Directions:
Your task is to repeat the records exactly from the line containing "Secretary General of Parliament" onward, through the final line.

Extracted material:
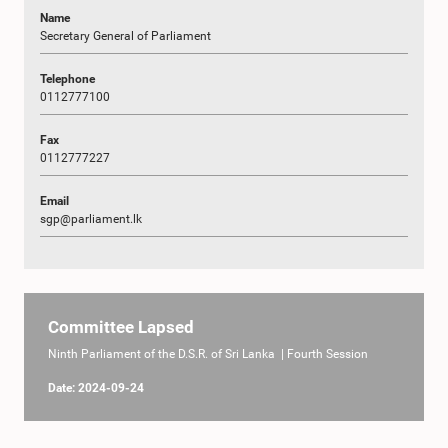
Name
Secretary General of Parliament
Telephone
0112777100
Fax
0112777227
Email
sgp@parliament.lk
Committee Lapsed
Ninth Parliament of the D.S.R. of Sri Lanka | Fourth Session
Date: 2024-09-24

Task response:
Secretary General of Parliament
Telephone
0112777100
Fax
0112777227
Email
sgp@parliament.lk
Committee Lapsed
Ninth Parliament of the D.S.R. of Sri Lanka | Fourth Session
Date: 2024-09-24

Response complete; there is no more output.